Report each line from the entries in which "Notebook" can be found.

## [SUPPLIED MATERIAL]
=== Section Start ===
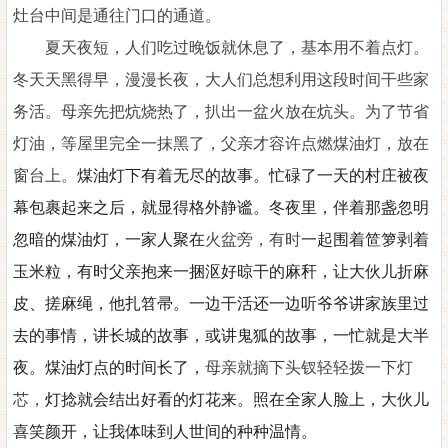
灶台中间是通往门口的通道。
夏天夜短，人们吃过晚饭就休息了，基本用不着点灯。
冬天天黑得早，漫漫长夜，大人们总想利用这段时间干些家
务活。母亲先把炕烧热了，扒出一盆火放在炕头。为了节省
灯油，等屋里完全一抹黑了，父亲才容许点燃煤油灯，放在
窗台上。
煤油灯下有着无尽的故事。忙碌了一天的村庄被夜
幕包裹起来之后，就显得格外静谧。冬夜里，伴着那盏忽明
忽暗的煤油灯，一家人聚在
火盆旁，有时
一起围着笸箩剥着
玉米粒，有时父亲抱来一捆沤好晾干的麻
秆
，让大伙儿折麻
皮、搓麻绳，他扎
笤帚
。一边干活还一边听爷爷讲家族里过
去的事情，讲长城的故事，或讲鬼狐的故事，一忙就是大半
夜。煤油灯点的时间长了，
母亲就摘下头
钗
轻轻拨一下灯
芯，
灯捻就会结出好看的灯花来。照在
全家人脸上，大伙儿
喜笑颜开，让我体味到人世间的种种温情。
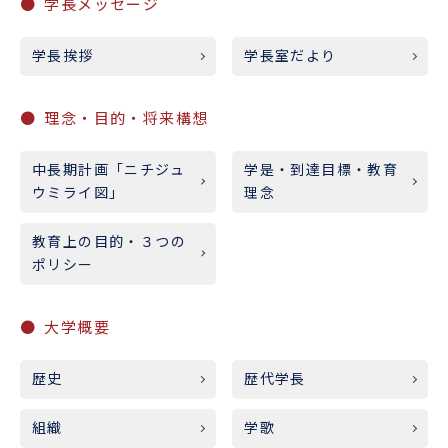
学長メッセージ
学長挨拶
学長室だより
理念・目的・将来構想
中長期計画「ニチジュ
学是・到達目標・教育
ウミライ図」
理念
教育上の目的・３つの
ポリシー
大学概要
歴史
歴代学長
組織
学歌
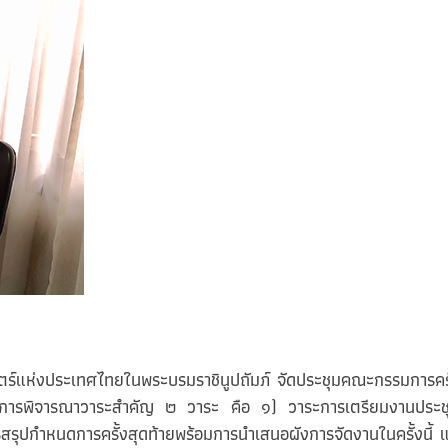
งประเทศไทยในพระบรมราชินูปถัมภ์ จัดประชุมคณะกรรมการครั้งท
ารพิจารณาวาระสำคัญ ๒ วาระ คือ ๑) วาระการเตรียมงานประชุมสั
กำหนดการครั้งสุดท้ายพร้อมการนำเสนอผังการจัดงานในครั้งนี้ แ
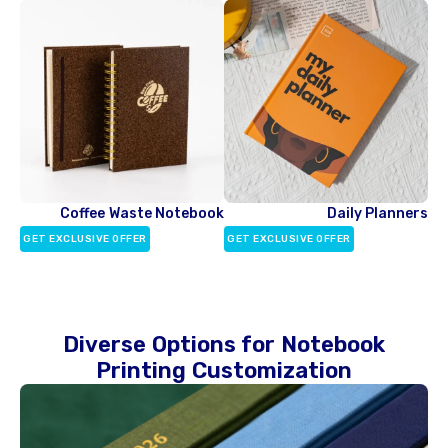
Coffee Waste Notebook
Daily Planners
GET EXCLUSIVE OFFER
GET EXCLUSIVE OFFER
Diverse Options for Notebook
Printing Customization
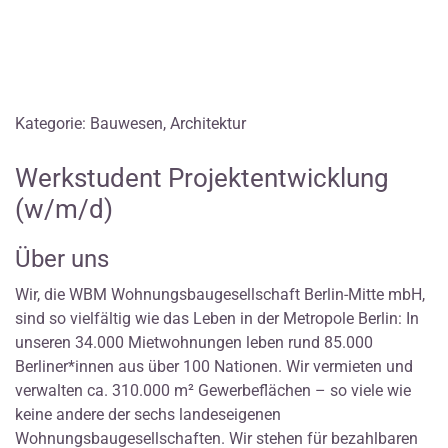
Kategorie: Bauwesen, Architektur
Werkstudent Projektentwicklung
(w/m/d)
Über uns
Wir, die WBM Wohnungsbaugesellschaft Berlin-Mitte mbH,
sind so vielfältig wie das Leben in der Metropole Berlin: In
unseren 34.000 Mietwohnungen leben rund 85.000
Berliner*innen aus über 100 Nationen. Wir vermieten und
verwalten ca. 310.000 m² Gewerbeflächen – so viele wie
keine andere der sechs landeseigenen
Wohnungsbaugesellschaften. Wir stehen für bezahlbaren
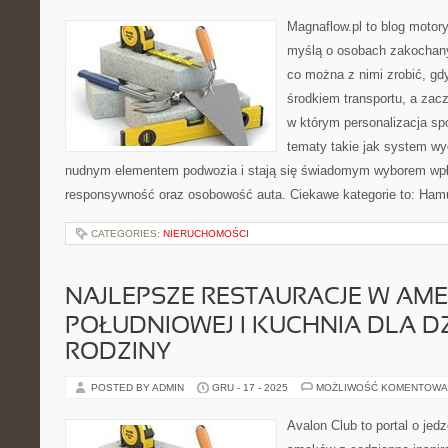
Magnaflow.pl to blog motory
myślą o osobach zakochany
co można z nimi zrobić, gdy
środkiem transportu, a zac
w którym personalizacja spo
tematy takie jak system w
nudnym elementem podwozia i stają się świadomym wyborem wpł
responsywność oraz osobowość auta. Ciekawe kategorie to: Hamu
CATEGORIES:
NIERUCHOMOŚCI
NAJLEPSZE RESTAURACJE W AM
POŁUDNIOWEJ I KUCHNIA DLA DZI
RODZINY
POSTED BY ADMIN
GRU - 17 - 2025
MOŻLIWOŚĆ KOMENTOWA
Avalon Club to portal o jedz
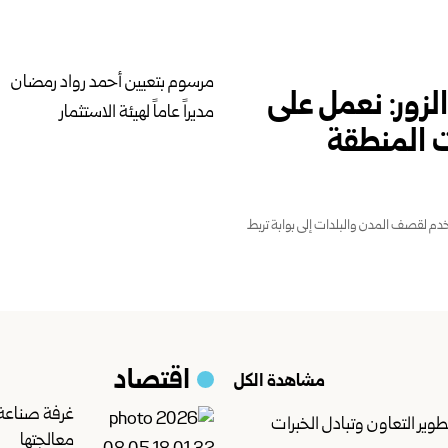
مرسوم بتعيين أحمد رواد رمضان
الزور: نعمل على
مديراً عاماً لهيئة الاستثمار
 المنطقة
خدم ‌‏لقصف المدن والبلدات إلى بوابة تربط
اقتصاد
مشاهدة الكل
غرفة صناعة 
وير التعاون وتبادل الخبرات
معالجتها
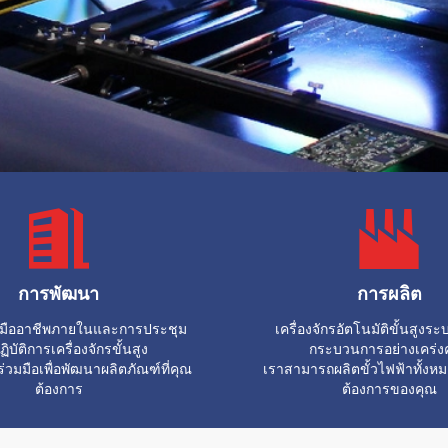
การพัฒนา
การผลิต
มืออาชีพภายในและการประชุม
เครื่องจักรอัตโนมัติขั้นสูงร
ฏิบัติการเครื่องจักรขั้นสูง
กระบวนการอย่างเคร่ง
วมมือเพื่อพัฒนาผลิตภัณฑ์ที่คุณ
เราสามารถผลิตขั้วไฟฟ้าทั้ง
ต้องการ
ต้องการของคุณ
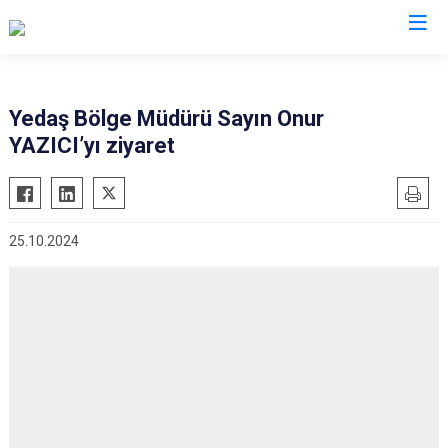
Çorum
Yedaş Bölge Müdürü Sayın Onur
YAZICI’yı ziyaret
Alaca
Mecitözü
Bayat
Oğuzlar
Boğazkale
Ortaköy
25.10.2024
Dodurga
Osmancık
İskilip
Sungurlu
Kargı
Uğurludağ
Laçin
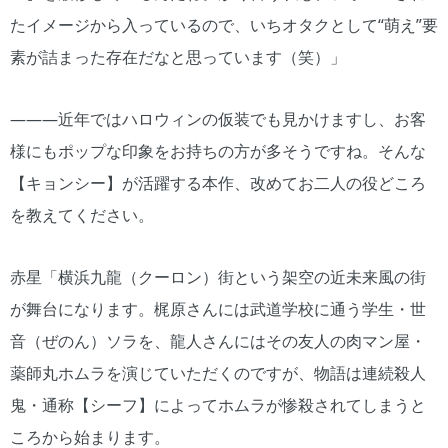
たイメージから入っているので、いちオタクとして“萌え”要
素が詰まった存在だなと思っています（笑）」
―――近年ではハロウィンの仮装でも見かけますし、お客
様にもポップな印象をお持ちの方が多そうですね。そんな
【キョンシー】が活躍する本作、改めてお二人の役どころ
を教えてください。
赤星「横浜九龍（クーロン）街という架空の近未来風の街
が舞台になります。梶原さんには武道学校に通う学生・世
音（ぜのん）ソラを、龍人さんにはその友人の肉マン屋・
薬師丸ホムラを演じていただくのですが、物語は連続殺人
鬼・通称【シーフ】によってホムラが惨殺されてしまうと
ころから始まります。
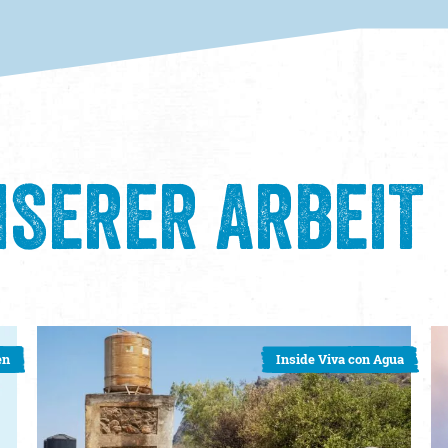
SERER ARBEIT
en
Inside Viva con Agua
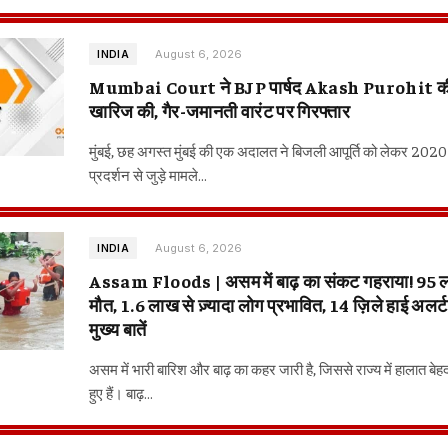
August 6, 2026
INDIA
Mumbai Court ने BJP पार्षद Akash Purohit की
खारिज की, गैर-जमानती वारंट पर गिरफ्तार
मुंबई, छह अगस्त मुंबई की एक अदालत ने बिजली आपूर्ति को लेकर 2020 मे
प्रदर्शन से जुड़े मामले…
August 6, 2026
INDIA
Assam Floods | असम में बाढ़ का संकट गहराया! 95 लो
मौत, 1.6 लाख से ज़्यादा लोग प्रभावित, 14 ज़िले हाई अलर्
मुख्य बातें
असम में भारी बारिश और बाढ़ का कहर जारी है, जिससे राज्य में हालात बेह
हुए हैं। बाढ़…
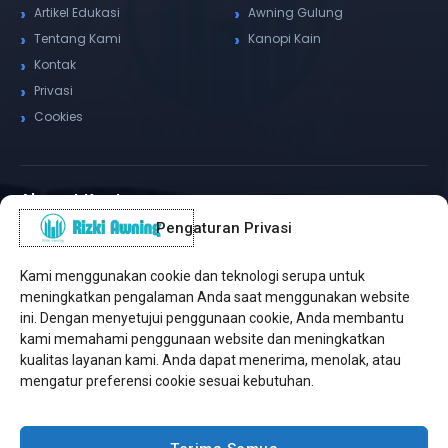
Artikel Edukasi
Awning Gulung
Tentang Kami
Kanopi Kain
Kontak
Privasi
Cookies
Alamat Kantor
Pengaturan Privasi
WhatsApp / Telepon
✆
(+62) 815-8575-4435
Kami menggunakan cookie dan teknologi serupa untuk
Pusat Sukabumi
meningkatkan pengalaman Anda saat menggunakan website
Sukamanis, Kadudampit, Sukabumi
ini. Dengan menyetujui penggunaan cookie, Anda membantu
kami memahami penggunaan website dan meningkatkan
Cabang Jakarta
kualitas layanan kami. Anda dapat menerima, menolak, atau
Kembangan, Jakarta Barat
mengatur preferensi cookie sesuai kebutuhan.
Workshop Bintaro
Sektor A3, Tangerang Selatan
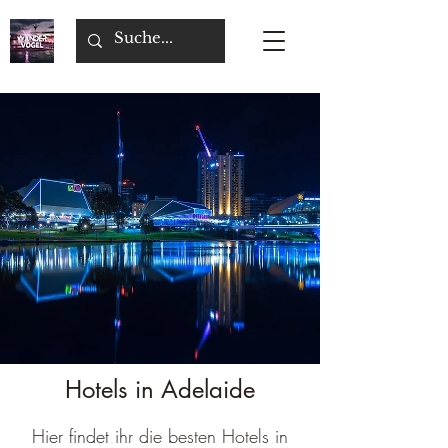
Hotels in Adelaide
Hier findet ihr die besten Hotels in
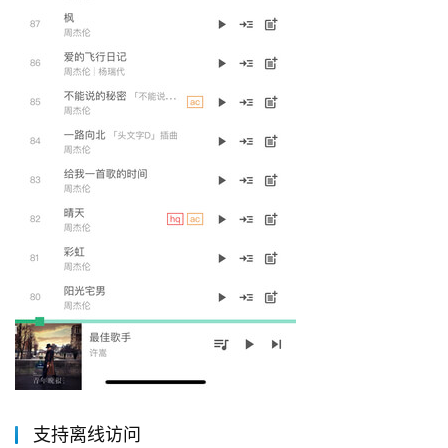
支持离线访问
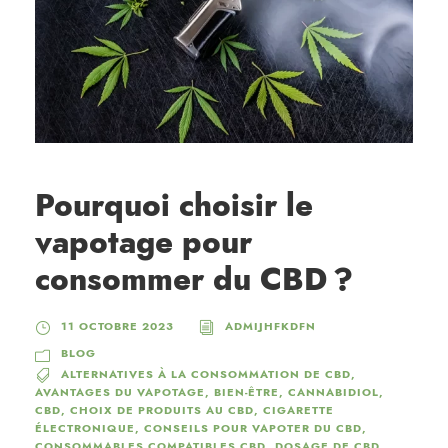
Pourquoi choisir le
vapotage pour
consommer du CBD ?
11 OCTOBRE 2023
ADMIJHFKDFN
BLOG
ALTERNATIVES À LA CONSOMMATION DE CBD
,
AVANTAGES DU VAPOTAGE
,
BIEN-ÊTRE
,
CANNABIDIOL
,
CBD
,
CHOIX DE PRODUITS AU CBD
,
CIGARETTE
ÉLECTRONIQUE
,
CONSEILS POUR VAPOTER DU CBD
,
CONSOMMABLES COMPATIBLES CBD
,
DOSAGE DE CBD
,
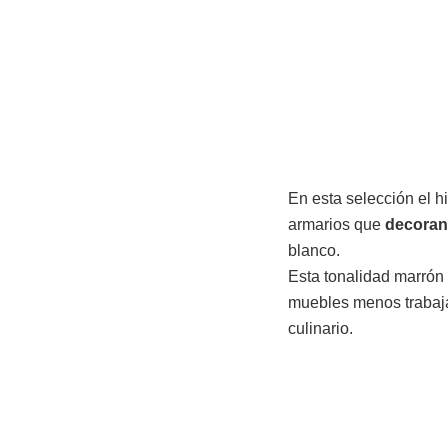
En esta selección el h
armarios que
decoran
blanco.
Esta tonalidad marrón
muebles menos trabaj
culinario.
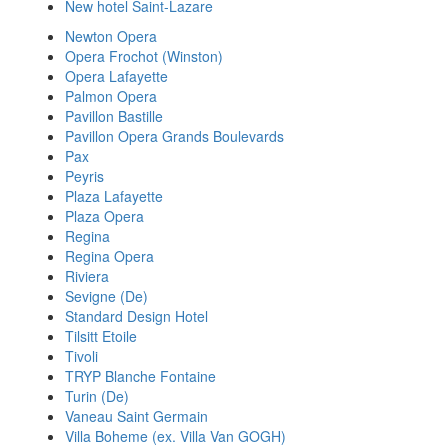
New hotel Saint-Lazare
Newton Opera
Opera Frochot (Winston)
Opera Lafayette
Palmon Opera
Pavillon Bastille
Pavillon Opera Grands Boulevards
Pax
Peyris
Plaza Lafayette
Plaza Opera
Regina
Regina Opera
Riviera
Sevigne (De)
Standard Design Hotel
Tilsitt Etoile
Tivoli
TRYP Blanche Fontaine
Turin (De)
Vaneau Saint Germain
Villa Boheme (ex. Villa Van GOGH)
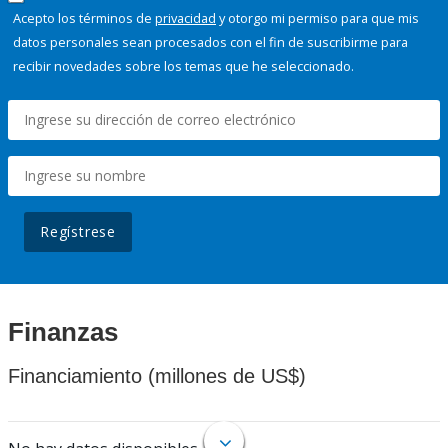
Acepto los términos de
privacidad
y otorgo mi permiso para que mis
datos personales sean procesados con el fin de suscribirme para
recibir novedades sobre los temas que he seleccionado.
Regístrese
Finanzas
Financiamiento (millones de US$)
=== Section End ===
## [RESPONSE AREA]
Coffee Waste Notebook
Diverse Options for Notebook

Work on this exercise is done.